Re: Content-Carrier Proposal

Hi Ed,
On 13/02/2013 09:44, "Ed Summers" <ehs@pobox.com> wrote:

> I'm not sure if it is still relevant, but I took a look at the
> Content-Carrier proposal. I am uncomfortable with the idea of
> introducing the additionalType schema.org property for Microdata
> output. Do we know for a fact that itemtype can't take multiple URIs,
> similar to RDFa's typeof? If that is the case I would prefer seeing if
> we can get Microdata changed (hey it's a living standard) rather than
> introducing additionalType, which will put us on a slippery slope of
> making generic Microdata <-> RDF tooling more difficult.

In principle I agree with you - it is a kludge of a solution and Microdata
could be improved by the ability to support multiple type URIs.

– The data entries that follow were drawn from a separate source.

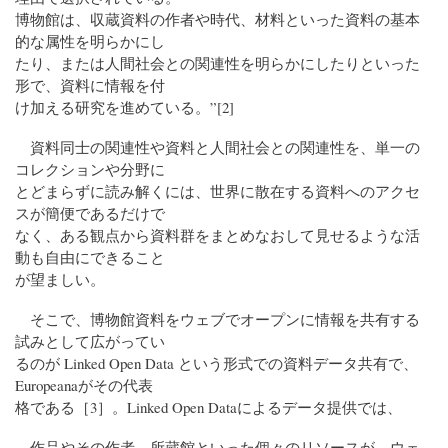
博物館は、収蔵資料の作者や時代、材料といった資料の基本
的な属性を明らかにし
たり、または人間社会との関連性を明らかにしたりといった
形で、資料に情報を付
け加える研究を進めている。”[2]
資料同士の関連性や資料と人間社会との関連性を、単一の
コレクションや分野に
とどまらずに読み解くには、世界に散在する資料へのアクセ
スが簡便であるだけで
なく、ある観点から資料群をまとめなおして見せるような活
動も自由にできること
が望ましい。
そこで、博物館資料をウェブでオープンに情報を共有する
試みとして広がってい
るのが Linked Open Data という形式での資料データ共有で、
Europeanaがその代表
格である［3］。Linked Open Dataによるデータ提供では、
－作品やその作者、所蔵館といった個々のリソースが、ウェ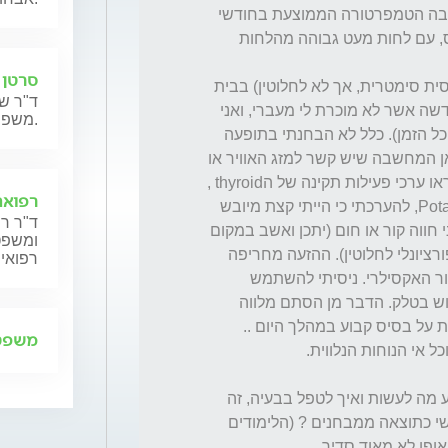
לפני כחצי שנה עברתי להתגורר במדינה קרה, בה הטמפרטורה הממוצעת בחודשי 
החורף נעה סביב ה0 - 10 מעלות מתחת לאפס, עם לחות מעט גבוהה מהלחות 
סרטן 
בחודשיים האחרונים אני סובל מהזעת יתר (יחסית סימטרית, אך לא לחלוטין) בבית 
ד"ר שנ
השחי. ללא הזעות לילה. ההזעה הינה תופעה חדשה אשר לא מוכרת לי מעברי, ואני 
משפחותיהם.
שם לב שהיא תלוית יום (לא חריפה באופן זהה כל הזמן). כלל לא הבחנתי בתופעה 
בזמן שהותי בישראל לצורך ביקורי מולדת, מכאן המחשבה שיש קשר למזג האוויר או 
לתנאים ההסתגלותיים. בדיקות דם שערכתי הראו ערכי פעילות תקינה של הthyroid , 
רפואה
אבל ערכים מעט גבוהים מהממוצע של Potassium, להערכתי כי הייתי קצת מיובש 
ד"ר רן
בבוקר הבדיקה. הדבר אינו קשור כלל להאם אני חווה קור או חום (יתכן ואשב במקום 
ומשפט,
קר מאוד, ארגיש קור ועדיין אזיע באופן לא פרופורציונלי לחלוטין). ההזעה מחריפה 
רפואית
במקומות סגורים, ומגיעה עד לכדי רטיבות באזור האקסילרי. ניסיתי להשתמש 
בדאורדורנט מיוחדים, לא הועיל כלל. כנ"ל שימוש בטלק. הדבר מן הסתם מלווה 
בחוסר נוחות גדול שכן אני צריך להחליף חולצות על בסיס קבוע במהלך היום .. 
משפט 
אשמח לייעוץ או הכוונה, אני באמת כבר לא יודע מה לעשות ואיך לטפל בבעיה, זה 
מתסכל ומעייף. יתכן ויש קשר לתזונה? לחץ נפשי כתוצאה ממבחנים ? (הלימודים 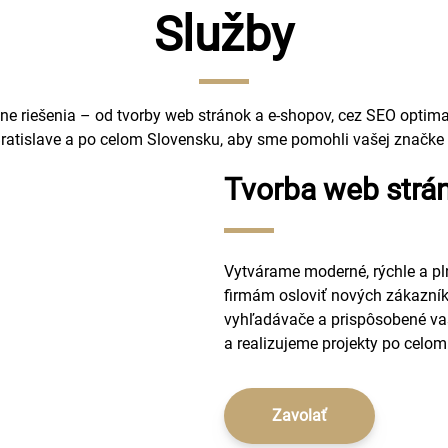
Služby
e riešenia – od tvorby web stránok a e-shopov, cez SEO optimali
atislave a po celom Slovensku, aby sme pomohli vašej značke 
Tvorba web strá
Vytvárame moderné, rýchle a pl
firmám osloviť nových zákazní
vyhľadávače a prispôsobené va
a realizujeme projekty po celo
Zavolať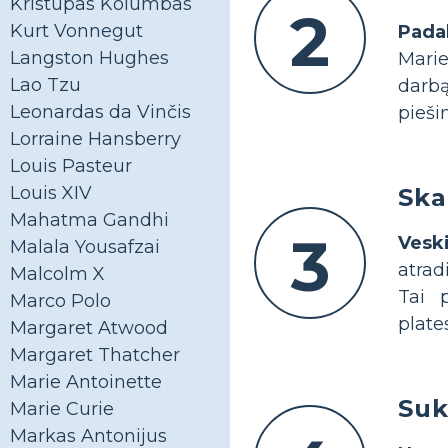
Kristupas Kolumbas
2
Kurt Vonnegut
Pada
Langston Hughes
Marie
Lao Tzu
darbą
Leonardas da Vinčis
piešin
Lorraine Hansberry
Louis Pasteur
Louis XIV
Ska
Mahatma Gandhi
3
Vesk
Malala Yousafzai
atrad
Malcolm X
Tai 
Marco Polo
plate
Margaret Atwood
Margaret Thatcher
Marie Antoinette
Suk
Marie Curie
Markas Antonijus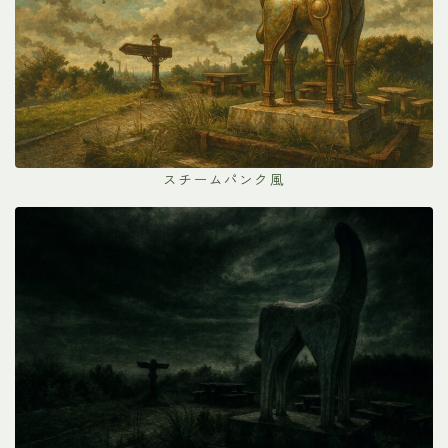
スチームパンク風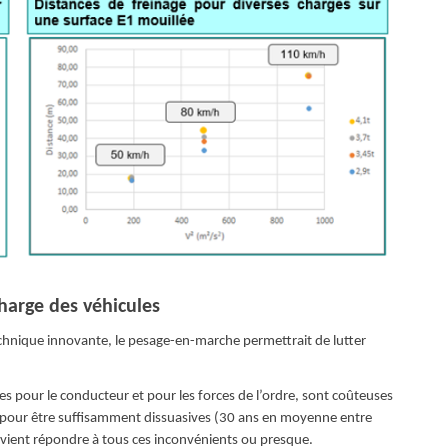
charge des véhicules
echnique innovante, le pesage-en-marche permettrait de lutter
s pour le conducteur et pour les forces de l’ordre, sont coûteuses
 pour être suffisamment dissuasives (30 ans en moyenne entre
vient répondre à tous ces inconvénients ou presque.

In practice, this is something that the the public-vocabs list covered when
additionalType was proposed.  If you want to raise it again, that is the
place, or do it in the Microdata community and then recommend that
additionalType is deprecated in Schema when successful.

Pragmatically, it is the 'current' way in Schema to indicate multiple types
for Microdata so serves the purpose.  So we can use it - the resultant
recommended mark-up can be deprecated when the Microdata spec changes.


> 
> Also, I would like to see the proposal outline which actual types are
> needed that are not currently present in Schema.org. Perhaps there
> some types that are missing from a bibliographic perspective, and it
> would be useful to have them in Schema.org? If so lets get them into
> the proposal. A wholesale import of carrier types from MARC-land is
> something we should try to avoid however.

The issue, from my point of view, is that the list of possible types is
large and evolving.  Identifying which types are missing is a classic
'proving a negative' task.

As you suggest, Schema.org, by their adoption of external enumerations, have
demonstrated they would not want to manage such a list.  If someone wants to
step up to manage a comprehensive authority for these and publish them in an
easily consumable way that could be useful.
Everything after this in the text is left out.